(Records from a dataset)
□ □ □ □

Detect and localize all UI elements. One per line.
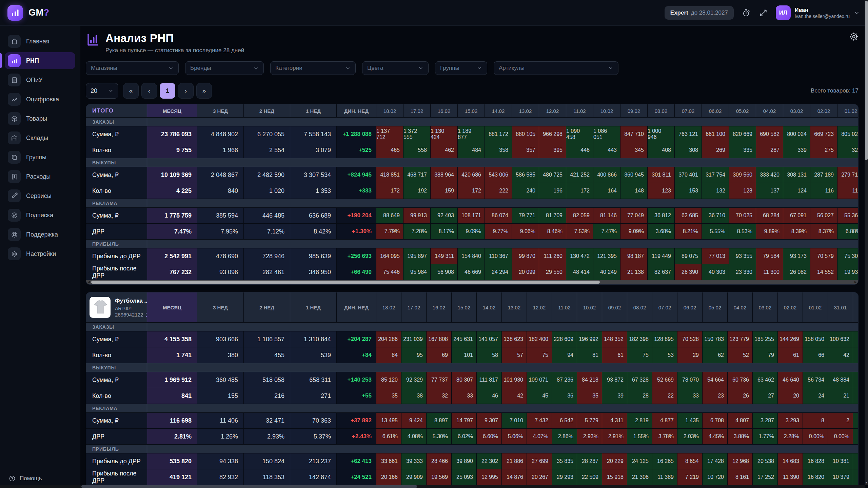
sidebar-item-wrench[interactable]: Сервисы bbox=[5, 187, 75, 204]
section-label: ЗАКАЗЫ bbox=[86, 117, 147, 126]
day-value: 124 bbox=[783, 183, 810, 199]
timer-icon[interactable] bbox=[742, 8, 751, 17]
chevron-down-icon bbox=[608, 65, 613, 71]
day-value: 20 099 bbox=[512, 264, 539, 280]
day-value: 16 828 bbox=[803, 453, 828, 469]
day-value: 35 835 bbox=[552, 453, 577, 469]
column-header-date: 17.02 bbox=[401, 292, 427, 322]
total-products-label: Всего товаров: 17 bbox=[811, 87, 859, 94]
day-value: 308 bbox=[675, 142, 702, 158]
day-value: 86 074 bbox=[485, 207, 512, 223]
day-value: 543 006 bbox=[485, 167, 512, 183]
section-label: РЕКЛАМА bbox=[86, 199, 147, 207]
fullscreen-icon[interactable] bbox=[759, 8, 768, 17]
user-menu[interactable]: ИЛ Иван ivan.the.seller@yandex.ru bbox=[776, 5, 860, 20]
filter-dropdown-2[interactable]: Бренды bbox=[185, 61, 264, 75]
filter-dropdown-6[interactable]: Артикулы bbox=[494, 61, 618, 75]
day-value: 167 808 bbox=[427, 331, 452, 347]
column-header-date: 08.02 bbox=[648, 104, 675, 117]
page-settings-gear-icon[interactable] bbox=[849, 32, 859, 41]
table-header-row: Футболка ...ART0012696942122МЕСЯЦ3 НЕД2 … bbox=[86, 292, 858, 322]
column-header-date: 05.02 bbox=[729, 104, 756, 117]
week-dynamic-value: +2.43% bbox=[337, 428, 376, 444]
day-value: 462 bbox=[431, 142, 458, 158]
day-value: 33 661 bbox=[376, 453, 401, 469]
day-value: 763 121 bbox=[675, 126, 702, 142]
day-value bbox=[853, 372, 859, 388]
day-value: 23 bbox=[703, 388, 728, 404]
week-dynamic-value: +190 204 bbox=[337, 207, 376, 223]
prev-page-button[interactable]: ‹ bbox=[141, 83, 157, 99]
sidebar-item-label: Оцифровка bbox=[26, 96, 59, 103]
day-value: 75 bbox=[527, 347, 552, 363]
day-value: 78 070 bbox=[677, 372, 703, 388]
product-external-link[interactable]: 2696942122 bbox=[115, 312, 147, 318]
page-vertical-scrollbar[interactable]: ▼ bbox=[865, 0, 868, 485]
day-value: 279 719 bbox=[837, 167, 859, 183]
sidebar-item-home[interactable]: Главная bbox=[5, 33, 75, 50]
sidebar-item-support[interactable]: Поддержка bbox=[5, 226, 75, 243]
sidebar-item-label: Поддержка bbox=[26, 231, 58, 238]
filter-dropdown-4[interactable]: Цвета bbox=[362, 61, 429, 75]
sidebar-item-box[interactable]: Товары bbox=[5, 110, 75, 127]
day-value: 2.86% bbox=[552, 428, 577, 444]
filter-dropdown-1[interactable]: Магазины bbox=[86, 61, 179, 75]
sidebar-item-label: Товары bbox=[26, 115, 47, 122]
sidebar-item-warehouse[interactable]: Склады bbox=[5, 129, 75, 146]
column-header-date: 10.02 bbox=[593, 104, 620, 117]
page-size-value: 20 bbox=[91, 87, 97, 95]
day-value: 7 010 bbox=[502, 412, 527, 428]
sidebar-item-trend[interactable]: Оцифровка bbox=[5, 91, 75, 108]
chevron-down-icon bbox=[345, 65, 351, 71]
sidebar-item-ruble[interactable]: Подписка bbox=[5, 207, 75, 224]
page-size-select[interactable]: 20 bbox=[86, 83, 118, 99]
metric-row: Сумма, ₽23 786 0934 848 9026 270 0557 55… bbox=[86, 126, 858, 142]
week-value: 118 353 bbox=[244, 469, 290, 485]
day-value: 101 930 bbox=[502, 372, 527, 388]
next-page-button[interactable]: › bbox=[178, 83, 194, 99]
day-value: 81 709 bbox=[539, 207, 566, 223]
sidebar-item-help[interactable]: Помощь bbox=[9, 475, 42, 482]
sidebar-item-bars[interactable]: РНП bbox=[5, 52, 75, 69]
day-value: 7.28% bbox=[403, 223, 431, 239]
day-value: 7.79% bbox=[376, 223, 403, 239]
plan-badge[interactable]: Expertдо 28.01.2027 bbox=[665, 6, 734, 20]
metric-row: Сумма, ₽1 775 759385 594446 485636 689+1… bbox=[86, 207, 858, 223]
day-value: 690 582 bbox=[756, 126, 783, 142]
filter-dropdown-3[interactable]: Категории bbox=[270, 61, 356, 75]
column-header-date: 13.02 bbox=[512, 104, 539, 117]
day-value: 67 091 bbox=[783, 207, 810, 223]
day-value: 6 708 bbox=[703, 412, 728, 428]
day-value: 26 bbox=[728, 388, 753, 404]
day-value: 287 189 bbox=[810, 167, 837, 183]
table-horizontal-scrollbar[interactable]: ◀▶ bbox=[86, 280, 858, 284]
sidebar-item-folders[interactable]: Группы bbox=[5, 149, 75, 166]
section-row: ПРИБЫЛЬ bbox=[86, 239, 858, 248]
day-value: 172 bbox=[458, 183, 485, 199]
first-page-button[interactable]: « bbox=[123, 83, 139, 99]
row-label: Сумма, ₽ bbox=[86, 412, 147, 428]
day-value: 39 bbox=[602, 388, 627, 404]
month-value: 23 786 093 bbox=[147, 126, 197, 142]
sidebar-item-doc[interactable]: ОПиУ bbox=[5, 72, 75, 88]
scroll-left-arrow[interactable]: ◀ bbox=[86, 280, 91, 284]
scroll-right-arrow[interactable]: ▶ bbox=[853, 280, 858, 284]
filter-dropdown-5[interactable]: Группы bbox=[435, 61, 487, 75]
sidebar-item-gear[interactable]: Настройки bbox=[5, 245, 75, 262]
day-value: 24 bbox=[803, 388, 828, 404]
day-value: 141 057 bbox=[477, 331, 502, 347]
day-value: 138 623 bbox=[502, 331, 527, 347]
day-value: 22 bbox=[652, 388, 677, 404]
row-label: Прибыль после ДРР bbox=[86, 469, 147, 485]
page-1-button[interactable]: 1 bbox=[160, 83, 175, 99]
sidebar-item-receipt[interactable]: Расходы bbox=[5, 168, 75, 185]
page-horizontal-scrollbar[interactable] bbox=[0, 485, 865, 488]
product-image[interactable] bbox=[90, 297, 111, 318]
last-page-button[interactable]: » bbox=[196, 83, 212, 99]
day-value: 46 bbox=[477, 388, 502, 404]
day-value: 421 252 bbox=[566, 167, 593, 183]
day-value: 148 bbox=[620, 183, 648, 199]
app-logo[interactable]: GM? bbox=[0, 5, 50, 21]
day-value: 480 725 bbox=[539, 167, 566, 183]
scrollbar-thumb[interactable] bbox=[91, 281, 600, 284]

□ □ □ □

**EXERCISE INSTRUCTIONS:** Output a faithful copy of the data, with each picture left out.

**RESULT FOR THIS EXERCISE:**
Detect and localize all UI elements. One per line.
sidebar-item-wrench[interactable]: Сервисы bbox=[5, 187, 75, 204]
section-label: ЗАКАЗЫ bbox=[86, 117, 147, 126]
day-value: 124 bbox=[783, 183, 810, 199]
timer-icon[interactable] bbox=[742, 8, 751, 17]
chevron-down-icon bbox=[608, 65, 613, 71]
day-value: 20 099 bbox=[512, 264, 539, 280]
day-value: 16 828 bbox=[803, 453, 828, 469]
day-value: 35 835 bbox=[552, 453, 577, 469]
column-header-date: 17.02 bbox=[401, 292, 427, 322]
total-products-label: Всего товаров: 17 bbox=[811, 87, 859, 94]
day-value: 308 bbox=[675, 142, 702, 158]
day-value: 86 074 bbox=[485, 207, 512, 223]
day-value: 543 006 bbox=[485, 167, 512, 183]
section-label: РЕКЛАМА bbox=[86, 199, 147, 207]
fullscreen-icon[interactable] bbox=[759, 8, 768, 17]
user-menu[interactable]: ИЛ Иван ivan.the.seller@yandex.ru bbox=[776, 5, 860, 20]
filter-dropdown-2[interactable]: Бренды bbox=[185, 61, 264, 75]
filter-dropdown-6[interactable]: Артикулы bbox=[494, 61, 618, 75]
day-value: 167 808 bbox=[427, 331, 452, 347]
column-header-date: 08.02 bbox=[648, 104, 675, 117]
page-settings-gear-icon[interactable] bbox=[849, 32, 859, 41]
table-header-row: Футболка ...ART0012696942122МЕСЯЦ3 НЕД2 … bbox=[86, 292, 858, 322]
column-header-date: 05.02 bbox=[729, 104, 756, 117]
week-dynamic-value: +2.43% bbox=[337, 428, 376, 444]
day-value: 462 bbox=[431, 142, 458, 158]
day-value: 33 661 bbox=[376, 453, 401, 469]
day-value: 763 121 bbox=[675, 126, 702, 142]
day-value bbox=[853, 372, 859, 388]
day-value: 23 bbox=[703, 388, 728, 404]
week-dynamic-value: +190 204 bbox=[337, 207, 376, 223]
prev-page-button[interactable]: ‹ bbox=[141, 83, 157, 99]
sidebar-item-label: Оцифровка bbox=[26, 96, 59, 103]
day-value: 75 bbox=[527, 347, 552, 363]
day-value: 78 070 bbox=[677, 372, 703, 388]
product-external-link[interactable]: 2696942122 bbox=[115, 312, 147, 318]
page-vertical-scrollbar[interactable]: ▼ bbox=[865, 0, 868, 485]
day-value: 279 719 bbox=[837, 167, 859, 183]
sidebar-item-home[interactable]: Главная bbox=[5, 33, 75, 50]
sidebar-item-support[interactable]: Поддержка bbox=[5, 226, 75, 243]
sidebar-item-label: Поддержка bbox=[26, 231, 58, 238]
filter-dropdown-4[interactable]: Цвета bbox=[362, 61, 429, 75]
sidebar-item-box[interactable]: Товары bbox=[5, 110, 75, 127]
day-value: 2.86% bbox=[552, 428, 577, 444]
filter-dropdown-1[interactable]: Магазины bbox=[86, 61, 179, 75]
sidebar-item-label: Товары bbox=[26, 115, 47, 122]
sidebar-item-warehouse[interactable]: Склады bbox=[5, 129, 75, 146]
column-header-date: 10.02 bbox=[593, 104, 620, 117]
page-size-value: 20 bbox=[91, 87, 97, 95]
day-value: 7 010 bbox=[502, 412, 527, 428]
sidebar-item-trend[interactable]: Оцифровка bbox=[5, 91, 75, 108]
chevron-down-icon bbox=[345, 65, 351, 71]
sidebar-item-ruble[interactable]: Подписка bbox=[5, 207, 75, 224]
page-size-select[interactable]: 20 bbox=[86, 83, 118, 99]
metric-row: Сумма, ₽23 786 0934 848 9026 270 0557 55… bbox=[86, 126, 858, 142]
week-value: 118 353 bbox=[244, 469, 290, 485]
day-value: 101 930 bbox=[502, 372, 527, 388]
next-page-button[interactable]: › bbox=[178, 83, 194, 99]
day-value: 81 709 bbox=[539, 207, 566, 223]
sidebar-item-help[interactable]: Помощь bbox=[9, 475, 42, 482]
sidebar-item-bars[interactable]: РНП bbox=[5, 52, 75, 69]
day-value: 7.28% bbox=[403, 223, 431, 239]
day-value: 7.79% bbox=[376, 223, 403, 239]
plan-badge[interactable]: Expertдо 28.01.2027 bbox=[665, 6, 734, 20]
metric-row: Сумма, ₽1 775 759385 594446 485636 689+1… bbox=[86, 207, 858, 223]
day-value: 690 582 bbox=[756, 126, 783, 142]
filter-dropdown-3[interactable]: Категории bbox=[270, 61, 356, 75]
column-header-date: 13.02 bbox=[512, 104, 539, 117]
day-value: 67 091 bbox=[783, 207, 810, 223]
day-value: 6 708 bbox=[703, 412, 728, 428]
day-value: 26 bbox=[728, 388, 753, 404]
day-value: 287 189 bbox=[810, 167, 837, 183]
table-horizontal-scrollbar[interactable]: ◀▶ bbox=[86, 280, 858, 284]
sidebar-item-folders[interactable]: Группы bbox=[5, 149, 75, 166]
section-row: ПРИБЫЛЬ bbox=[86, 239, 858, 248]
day-value: 172 bbox=[458, 183, 485, 199]
first-page-button[interactable]: « bbox=[123, 83, 139, 99]
row-label: Сумма, ₽ bbox=[86, 412, 147, 428]
day-value: 39 bbox=[602, 388, 627, 404]
month-value: 23 786 093 bbox=[147, 126, 197, 142]
sidebar-item-doc[interactable]: ОПиУ bbox=[5, 72, 75, 88]
scroll-left-arrow[interactable]: ◀ bbox=[86, 280, 91, 284]
scroll-right-arrow[interactable]: ▶ bbox=[853, 280, 858, 284]
filter-dropdown-5[interactable]: Группы bbox=[435, 61, 487, 75]
sidebar-item-gear[interactable]: Настройки bbox=[5, 245, 75, 262]
day-value: 24 bbox=[803, 388, 828, 404]
day-value: 141 057 bbox=[477, 331, 502, 347]
day-value: 138 623 bbox=[502, 331, 527, 347]
day-value: 22 bbox=[652, 388, 677, 404]
row-label: Прибыль после ДРР bbox=[86, 469, 147, 485]
page-1-button[interactable]: 1 bbox=[160, 83, 175, 99]
sidebar-item-receipt[interactable]: Расходы bbox=[5, 168, 75, 185]
page-horizontal-scrollbar[interactable] bbox=[0, 485, 865, 488]
product-image[interactable] bbox=[90, 297, 111, 318]
last-page-button[interactable]: » bbox=[196, 83, 212, 99]
day-value: 46 bbox=[477, 388, 502, 404]
day-value: 421 252 bbox=[566, 167, 593, 183]
day-value: 148 bbox=[620, 183, 648, 199]
app-logo[interactable]: GM? bbox=[0, 5, 50, 21]
day-value: 480 725 bbox=[539, 167, 566, 183]
scrollbar-thumb[interactable] bbox=[91, 281, 600, 284]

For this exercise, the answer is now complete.